Big Data

Big Wandel

Von Michael Gneuss · 2015

Unternehmen stehen derzeit vor einer großen Herausforderung. Sie müssen ihre internen Abläufe sowie ihre Geschäftsmodelle vor dem Hintergrund neuer technologischer Möglichkeiten überprüfen und gegebenenfalls modernisieren. Aber mehr noch: Digitale Technologien wie zum Beispiel Big Data verändern unter Umständen auch die Märkte und Branchenstrukturen, in denen sie tätig sind.

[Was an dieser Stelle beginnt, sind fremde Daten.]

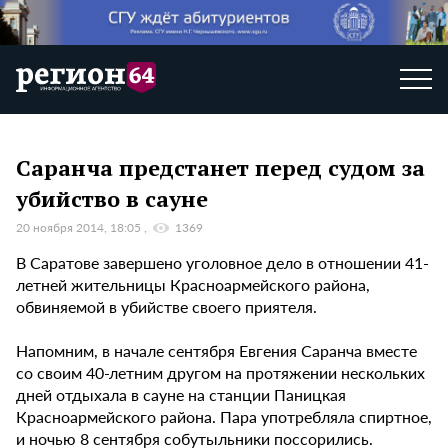
Саранча предстанет перед судом за
убийство в сауне
20 ноября 2014, 18:05
1369
В Саратове завершено уголовное дело в отношении 41-
летней жительницы Красноармейского района,
обвиняемой в убийстве своего приятеля.
Напомним, в начале сентября Евгения Саранча вместе
со своим 40-летним другом на протяжении нескольких
дней отдыхала в сауне на станции Паницкая
Красноармейского района. Пара употребляла спиртное,
и ночью 8 сентября собутыльники поссорились.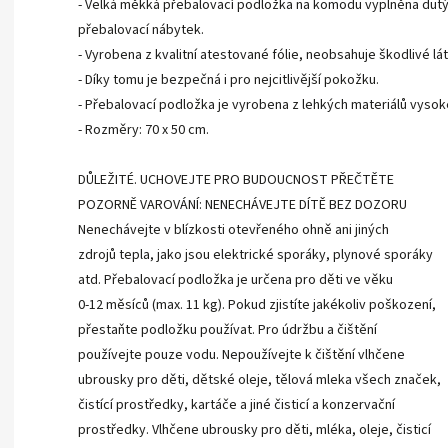
- Velká měkká přebalovací podložka na komodu vyplněna dut
přebalovací nábytek.
- Vyrobena z kvalitní atestované fólie, neobsahuje škodlivé lát
- Díky tomu je bezpečná i pro nejcitlivější pokožku.
- Přebalovací podložka je vyrobena z lehkých materiálů vysoké 
- Rozměry: 70 x 50 cm.
DŮLEŽITÉ. UCHOVEJTE PRO BUDOUCNOST PŘEČTĚTE
POZORNĚ VAROVÁNÍ: NENECHÁVEJTE DÍTĚ BEZ DOZORU
Nenechávejte v blízkosti otevřeného ohně ani jiných
zdrojů tepla, jako jsou elektrické sporáky, plynové sporáky
atd. Přebalovací podložka je určena pro děti ve věku
0-12 měsíců (max. 11 kg). Pokud zjistíte jakékoliv poškození,
přestaňte podložku používat. Pro údržbu a čištění
používejte pouze vodu. Nepoužívejte k čištění vlhčene
ubrousky pro děti, dětské oleje, tělová mleka všech značek,
čistící prostředky, kartáče a jiné čisticí a konzervační
prostředky. Vlhčene ubrousky pro děti, mléka, oleje, čisticí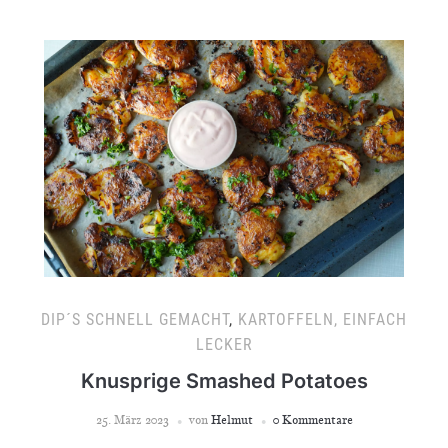
DIP´S SCHNELL GEMACHT
,
KARTOFFELN, EINFACH
LECKER
Knusprige Smashed Potatoes
25. März 2023
von
Helmut
0 Kommentare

Dem Willen der Bundesregierung zufolge befindet sich Deutschland längst in der „digitalen Offensive“. Dieses Ziel wurde im vergangenen Jahr ausgegeben und mit der „Digitalen Agenda“ konkretisiert. Doch mit der Umsetzung in den Unternehmen ist die Politik offenbar nicht vollends zufrieden. So hat Bundeswirtschaftsminister Sigmar Gabriel auf dem IT-Gipfel im November eine rasche Transformation von Wirtschaft und Industrie gefordert. „Wir müssen offensichtlich an Tempo zulegen“, sagte Gabriel. Ein Drittel der Unternehmen habe keine Digitalstrategie, monierte er.

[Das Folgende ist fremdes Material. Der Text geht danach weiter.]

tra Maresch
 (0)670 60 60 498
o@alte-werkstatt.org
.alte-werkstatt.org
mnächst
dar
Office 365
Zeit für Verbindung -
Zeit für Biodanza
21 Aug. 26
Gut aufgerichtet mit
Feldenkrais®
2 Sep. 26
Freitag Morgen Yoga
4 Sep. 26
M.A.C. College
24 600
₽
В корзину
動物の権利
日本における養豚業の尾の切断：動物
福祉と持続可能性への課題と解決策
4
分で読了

Die Zahl der Studien, in denen ein Mangel an Bewusstsein für die digitalen Herausforderungen in den Unternehmen diagnostiziert wird, ist groß. Dabei gilt ein Plan indes als eine zwingende Voraussetzung, um die immensen Chancen einer digitalen Transformation zu nutzen. Doch schon dieser Plan ist eine riesige Hürde. Denn die digitale Transformation betrifft das gesamte Unternehmen – von den internen Prozessen über die Kundenansprache bis hin zu den Geschäftsmodellen. Der CEO muss also eine konkrete Idee haben, wohin er sein Unternehmen führen will.

Weckruf wurde verstanden

Die Umsetzung indes ist nicht minder schwierig und vor allem riskant. 
Accenture-Deutschland-Chef Frank Riemensperger glaubt, dass die meisten Unternehmen den digitalen Weckruf zwar verstanden haben, aber gerade die mittleren und kleinen Unternehmen aus nachvollziehbarem Grund noch mit Investitionen zögern. „Das Problem ist, dass viele Kunden die digitalen Verbesserungen zwar haben wollen, aber nicht extra dafür bezahlen wollen“, sagt Riemensperger. Die Monetarisierung neuer, digitaler Services ist damit also die große Herausforderung. Zunächst ist es seiner Ansicht nach daher kein Fehler, in eine Phase des Ausprobierens und Pilotierens einzutreten. Genau diese Verhaltensweise sei in der deutschen Industrie derzeit vielfach auch zu beobachten.
Während viele interne Prozesse schon seit Jahren mithilfe von digitalen Technologien erneuert werden, geht es heute vor allem um die Entwicklung digitaler Services, mit denen zusätzliche Umsätze generiert werden können. Daraus können auch disruptive Geschäftsmodelle werden, die traditionelle Anbieter verdrängen. Die digitale Transformation ist daher für jedes Unternehmen auch ein Abwehrkampf, um solchen Disruptionen von anderer Stelle zuvorzukommen. Denn der Digitalisierung messen Experten das Potenzial zu, auch große, etablierte Firmen aus dem Markt zu drängen.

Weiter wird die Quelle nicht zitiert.